As the twenty-first century enters its second decade, foreign wars, the lingering recession and a caustic political environment are taking their toll on Americans. But the party hasn’t ended for Aidan Cole and his friends, a band of savvy–if cynical—New York journalists and bloggers who thrive at the intersection of media and celebrity. At wine-sodden dinner parties or in dimly lit downtown bars, their frenetic talk—of scoops and page views, sexual adventures and trendy restaurants—continues unabated. Then, without warning, the specter of terrorism reenters their lives. A bomb rips through the deserted floor of a midtown office tower. Middle Eastern terrorists are immediately suspected.
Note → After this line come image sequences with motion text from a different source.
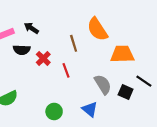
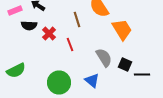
orange trapezoid: (122, 54) -> (122, 30), turned 60
black line: (144, 81) -> (142, 74), moved, turned -35
green circle: (54, 111) -> (59, 82), size x1.5

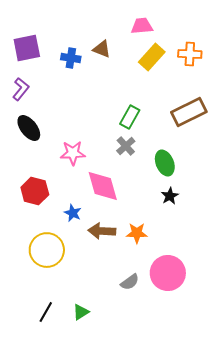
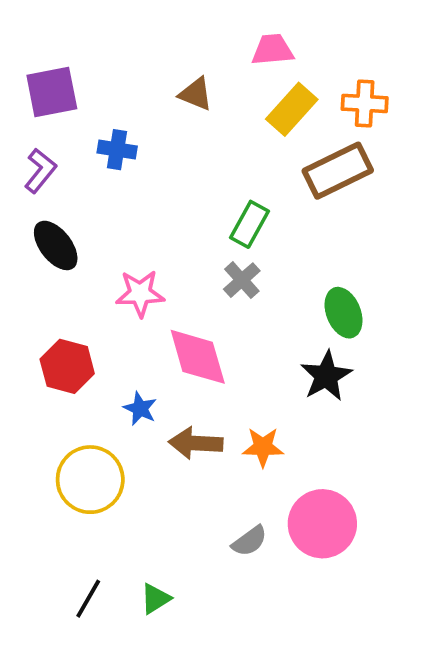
blue cross: (71, 58) -> (117, 150), moved
brown rectangle: (189, 112) -> (338, 171), moved
green ellipse: (165, 163) -> (344, 313), moved
black star: (170, 196) -> (326, 376), size x1.5

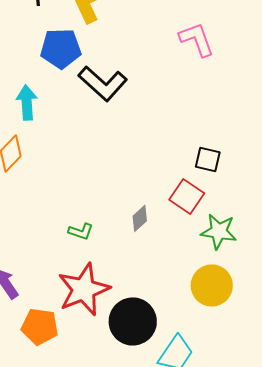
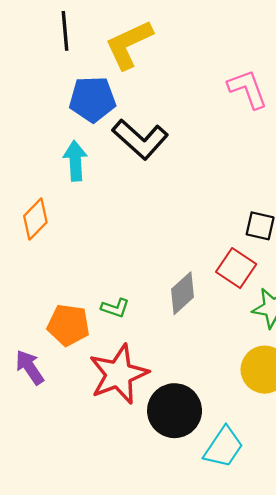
cyan arrow: (27, 102) -> (75, 161), moved
gray diamond: (140, 218) -> (183, 293), size x1.4
orange pentagon: (40, 326) -> (68, 325), moved

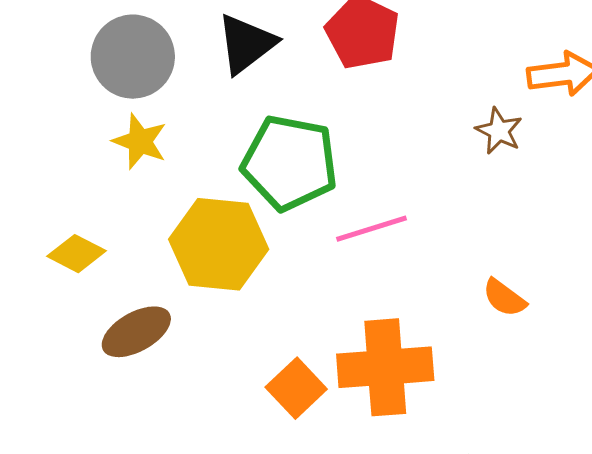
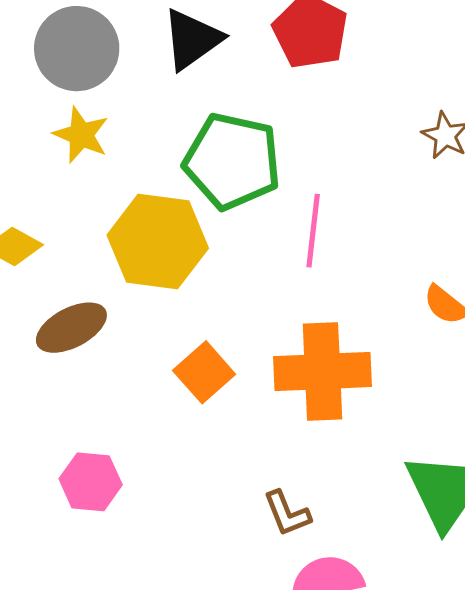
pink line: (372, 229) -> (313, 231), turned -68
orange square: (296, 388) -> (204, 372), moved

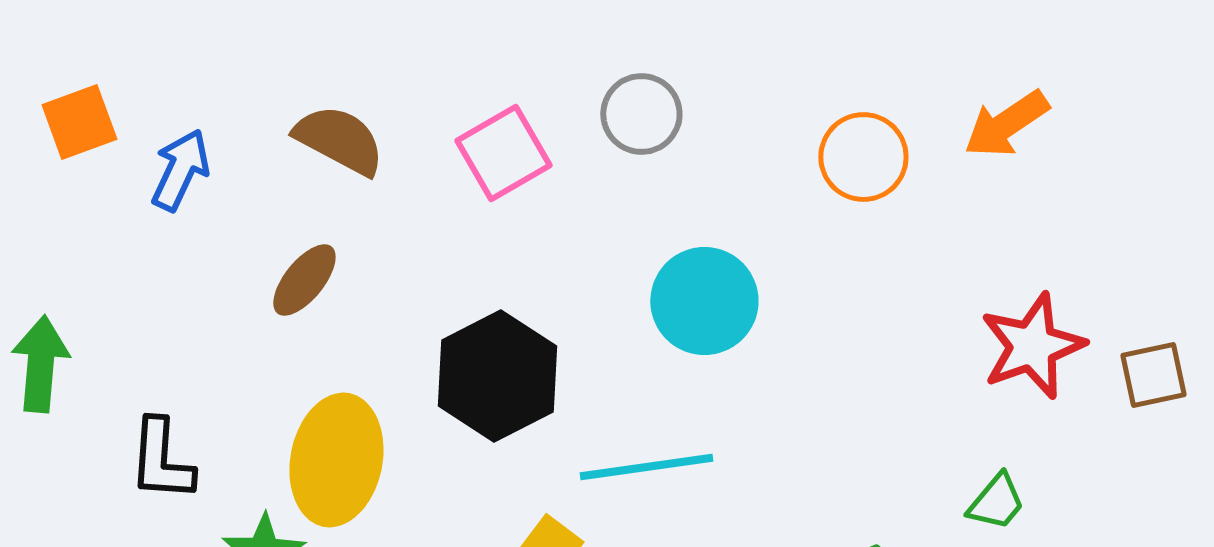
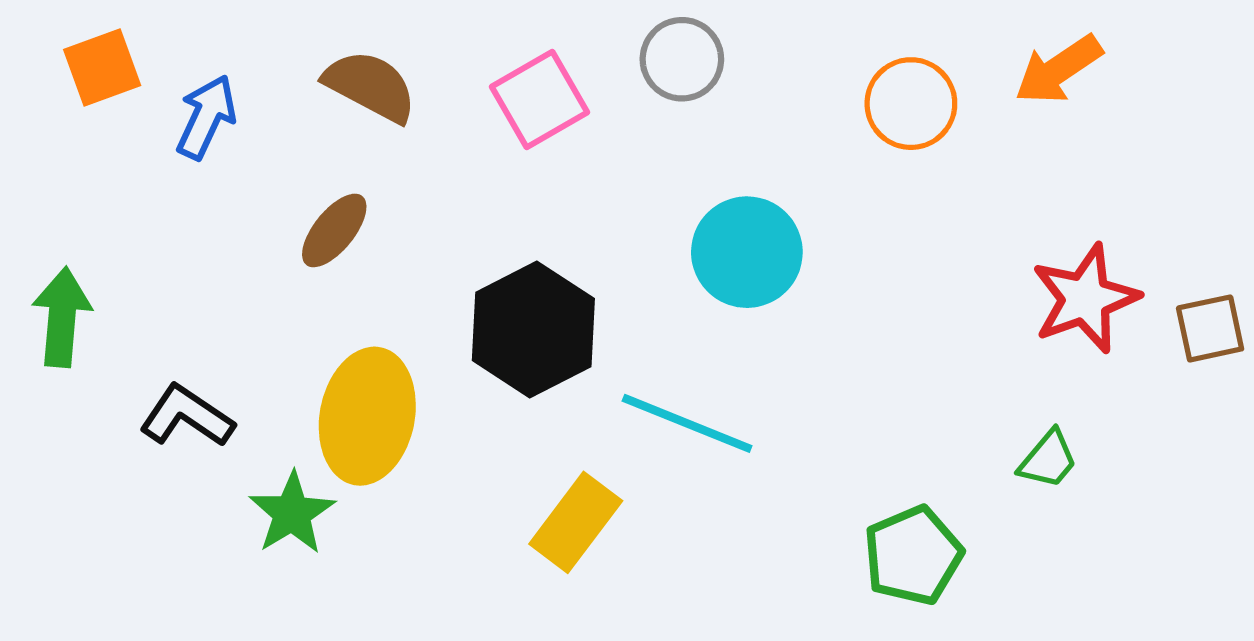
black L-shape: (161, 460) -> (187, 416), turned 120
cyan line: (646, 467) -> (687, 423), turned 30

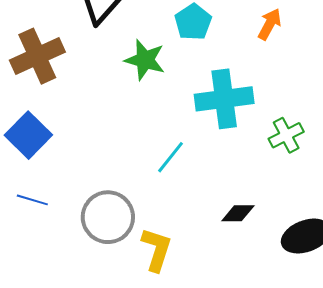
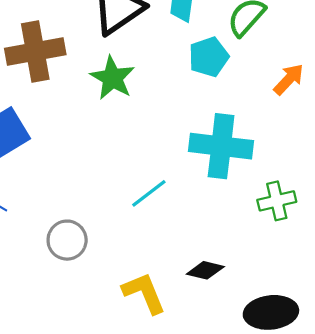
green star: (145, 60) -> (112, 78), moved
gray circle: (108, 217) -> (67, 240), size x0.7
yellow L-shape: (157, 250) -> (144, 293), moved, turned -54

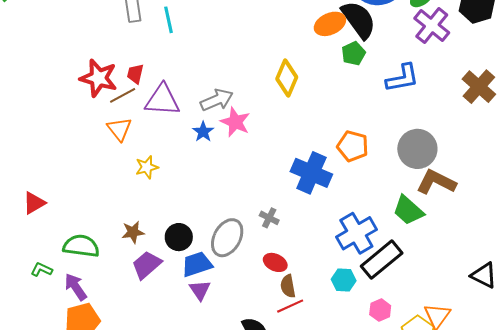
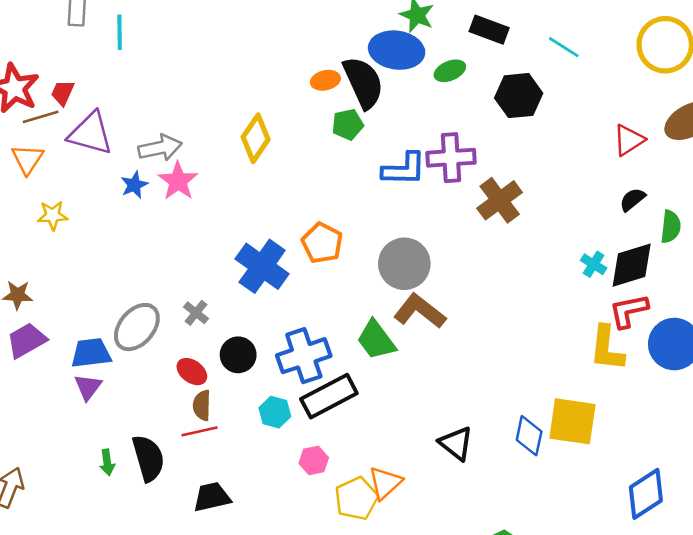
orange ellipse: (330, 24) -> (325, 80), size x0.7
purple cross: (432, 26) -> (451, 158), moved, turned 36
black circle: (179, 237) -> (238, 355), moved

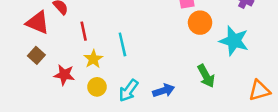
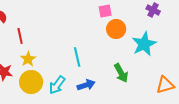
cyan star: (234, 41) -> (144, 44), turned 30
cyan line: (122, 44) -> (77, 57), moved
yellow circle: (97, 87) -> (31, 82), size x1.5

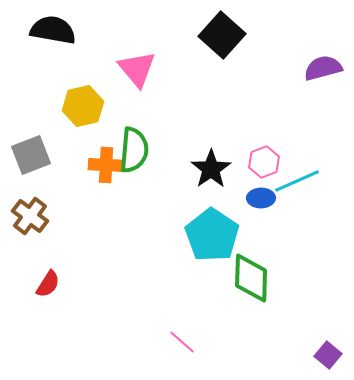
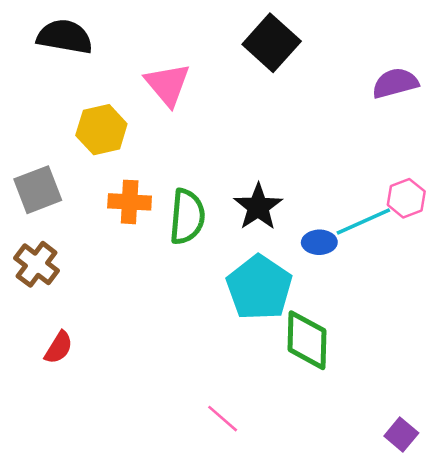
green semicircle: (134, 150) -> (187, 217), moved
pink hexagon: (264, 162) -> (406, 198), moved

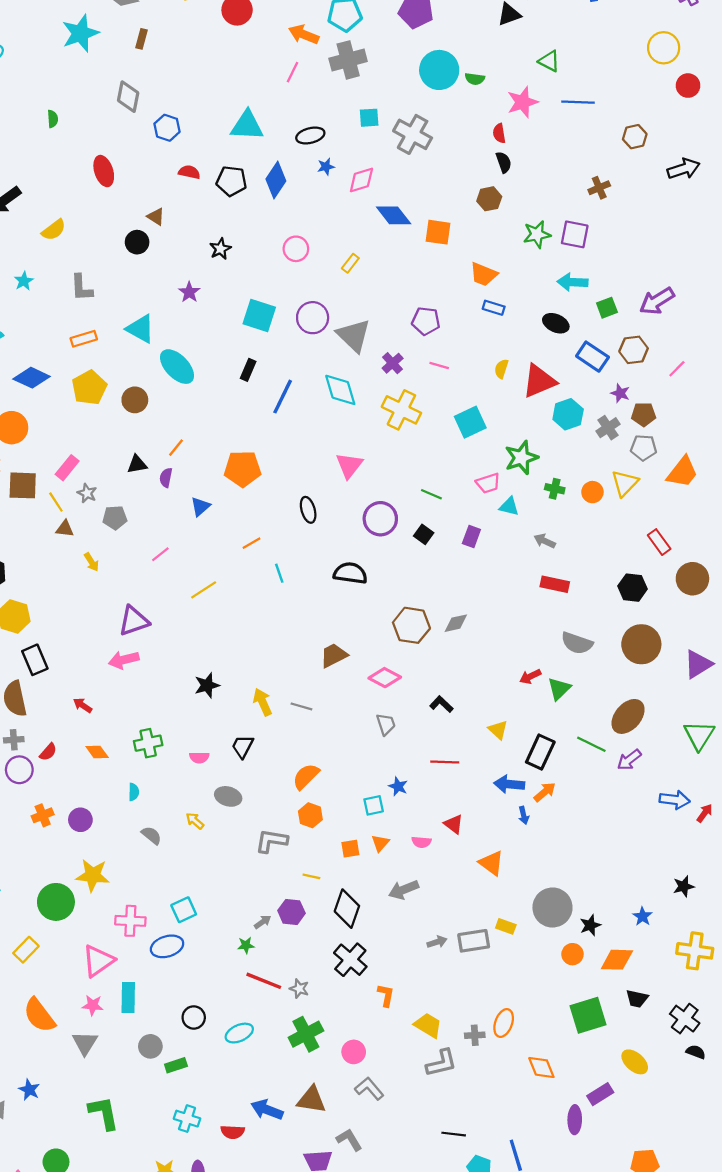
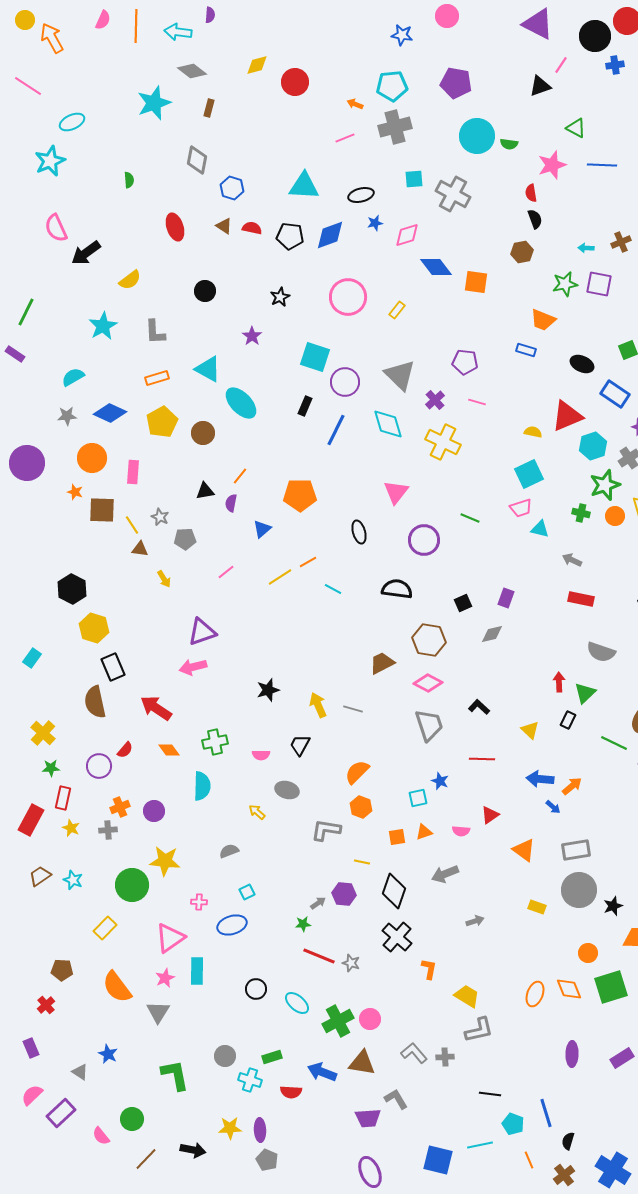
orange arrow: (304, 34) -> (355, 104), size x0.6
pink line: (293, 72) -> (345, 138), turned 42
blue diamond: (276, 180) -> (330, 235), turned 36
brown triangle: (156, 217) -> (224, 226), moved
pink circle: (296, 249) -> (348, 297), size x1.6
orange trapezoid: (484, 274) -> (543, 320), moved
cyan star: (24, 281) -> (103, 326), size x1.6
cyan arrow: (572, 282) -> (586, 248), moved, size x0.6
purple circle: (313, 318) -> (345, 382), moved
yellow semicircle: (501, 369) -> (533, 432), moved, turned 84
cyan square: (470, 422) -> (529, 474), moved
green star: (521, 458) -> (605, 485), moved
pink rectangle: (67, 468) -> (133, 472), moved, turned -35
black square: (424, 534) -> (463, 603), moved, turned 30
purple rectangle: (471, 537) -> (506, 598), moved
cyan line: (279, 573) -> (333, 589), turned -42
yellow line: (204, 590) -> (280, 577), moved
brown hexagon: (411, 625) -> (429, 640), moved
red arrow: (530, 676) -> (559, 682), turned 114
red arrow: (83, 705) -> (156, 708), size x1.8
gray trapezoid: (386, 724) -> (429, 725), size x1.6
gray cross: (14, 740) -> (108, 830), moved
black rectangle: (540, 752) -> (568, 720), moved, size x0.6
cyan semicircle: (134, 792) -> (202, 786), size x1.8
blue arrow: (524, 815) -> (553, 807), turned -35
red triangle: (454, 824) -> (490, 815), turned 48
gray semicircle: (151, 835) -> (229, 851), moved, turned -60
orange triangle: (380, 843) -> (424, 832), turned 30
cyan square: (184, 910) -> (247, 892), size x0.7
pink cross: (130, 921) -> (199, 902), size x0.6
gray rectangle: (474, 941) -> (576, 850), moved
orange circle: (572, 954) -> (588, 953), moved
pink star: (93, 1005) -> (165, 978), turned -30
cyan ellipse: (239, 1033) -> (297, 1003), turned 65
green cross: (306, 1034) -> (338, 1021), moved
gray cross: (475, 1035) -> (445, 1057), moved
gray circle: (150, 1046) -> (225, 1056), moved
pink circle: (354, 1052) -> (370, 1019), moved
green rectangle: (176, 1065) -> (272, 1057), moved
orange diamond: (541, 1067) -> (569, 989), moved
purple ellipse: (575, 1120) -> (572, 1054), moved

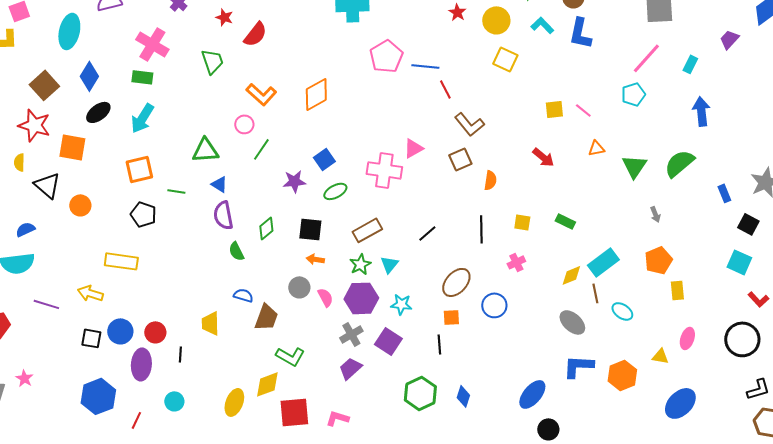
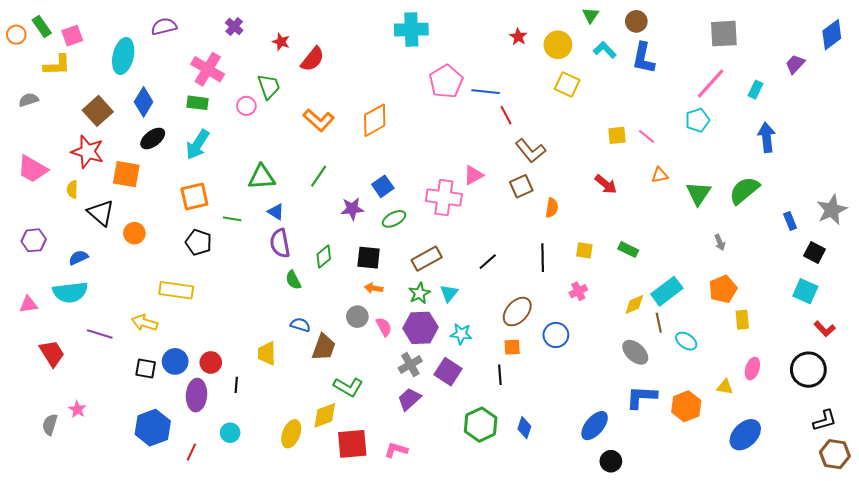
pink circle: (244, 124) -> (246, 106), moved

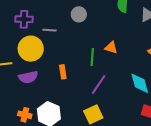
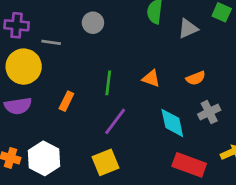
orange triangle: (111, 48) -> (151, 78), moved
orange rectangle: (63, 72) -> (66, 101), turned 32

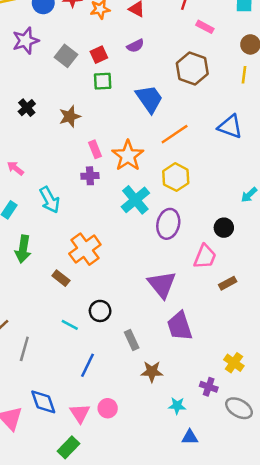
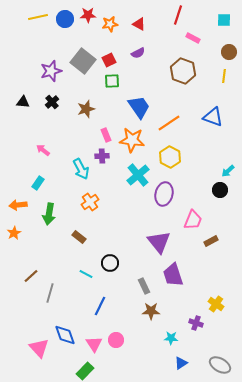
purple star: (26, 41) -> (51, 71), moved
gray square: (66, 56) -> (83, 61), size x1.4
blue trapezoid: (149, 99) -> (139, 107), moved
orange star: (128, 156) -> (132, 140), turned -30
cyan arrow: (50, 200) -> (81, 169), moved
black circle: (224, 228) -> (220, 190), moved
orange cross: (85, 249) -> (90, 202), moved, size x0.7
gray rectangle: (132, 340) -> (144, 286), moved
gray ellipse: (239, 408) -> (220, 365), moved
blue triangle: (190, 437) -> (181, 363), turned -32

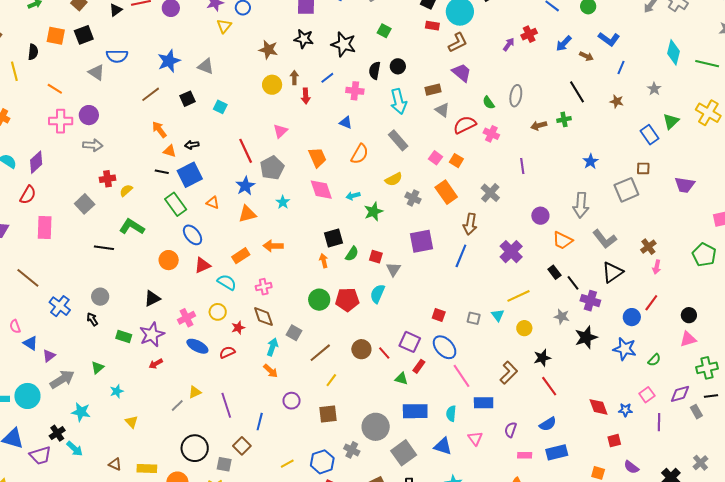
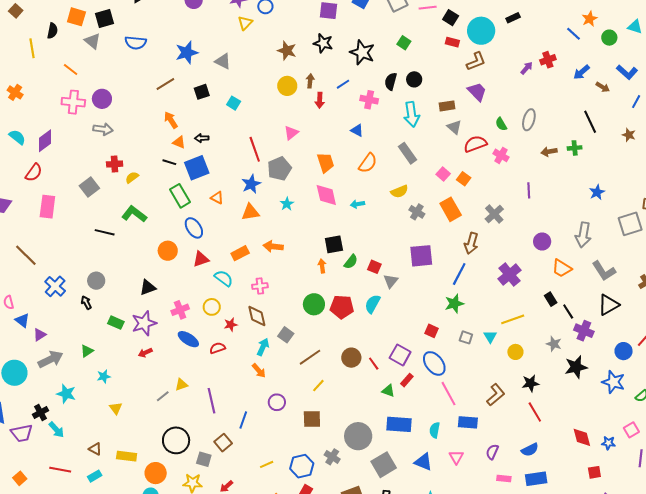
gray triangle: (96, 72) -> (92, 41), moved
green star: (373, 212) -> (454, 304), moved

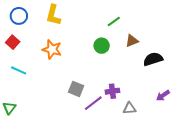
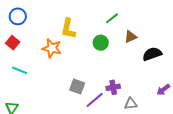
yellow L-shape: (53, 15) -> (68, 29), moved

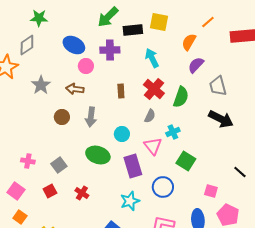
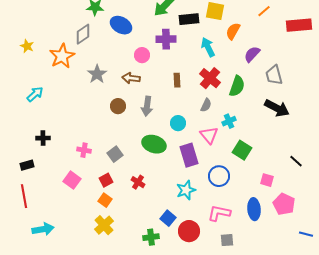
orange semicircle: (189, 42) -> (233, 31), moved
blue ellipse: (74, 45) -> (121, 25), moved
orange square: (20, 217) -> (105, 200), moved

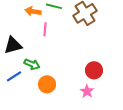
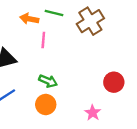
green arrow: (32, 64) -> (48, 81), moved
red circle: (94, 70) -> (114, 82), moved

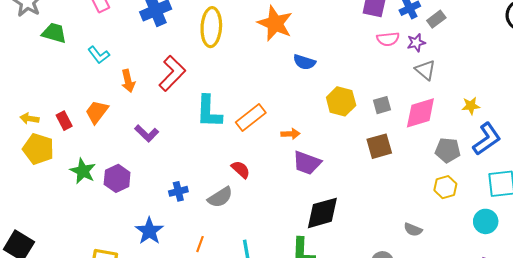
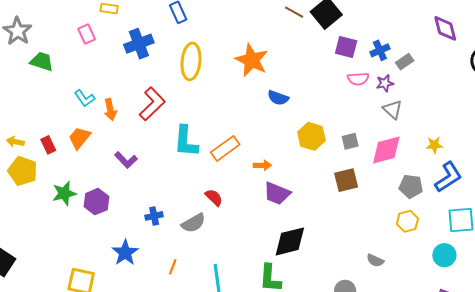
cyan L-shape: (99, 55) -> (84, 98), moved
green star: (83, 171) -> (64, 193), turned 30

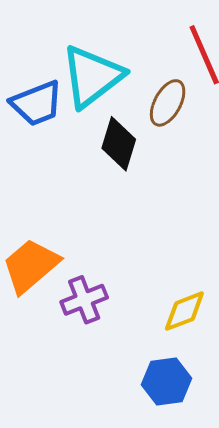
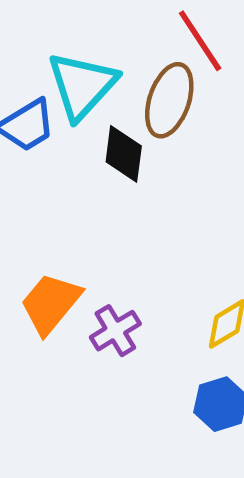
brown ellipse: (168, 103) -> (169, 100), size x1.4

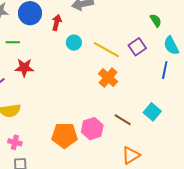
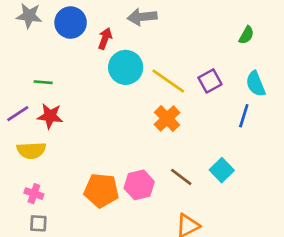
green semicircle: (156, 21) -> (246, 35), moved, turned 56
green line: (13, 42) -> (43, 82), moved
cyan circle: (74, 43) -> (126, 67), size x1.6
red star: (24, 68) -> (50, 116), moved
But four days later, with no arrests and a city on edge, an anonymous email arrives in Aidan’s inbox. Attached is the photograph of an attractive young white woman, along with a chilling message: “This is Paige Roderick. She’s the one responsible.”
So begins an extraordinary journey into the dark soul of modern America—from a back-to-the-land community in the Smoky Mountains to a Weather Underground-like bomb factory in Vermont; from Fishers Island, isolated getaway of the wealthy elite, to the hip lofts of Manhattan’s Meatpacking District. American Subversive is David Goodwillie’s sharp and penetrating take on the paranoia of our times—and its real, untold dangers. In examining the connection between our collective apathy and the roots of insurrection, Goodwillie has crafted an intoxicating story of two young Americans grasping for a foothold in a culture—and a country—that’s crumbling around them.
Hailed as a “clever, compelling, page-turner” in the Washington Post, Goodwillie’s memoir Seemed Like a Good Idea at the Time was a “breakout first book” (Elle) and a “searing sketch of a decade in decline” (Louisville Courier-Journal). Now, with his debut novel, David Goodwillie announces himself as a major new voice in American fiction. Expertly written, relentlessly suspenseful, and bitingly funny, American Subversive is both an unnervingly realistic tale of domestic terrorism and a perfectly observed portrait of Manhattan in the digital age.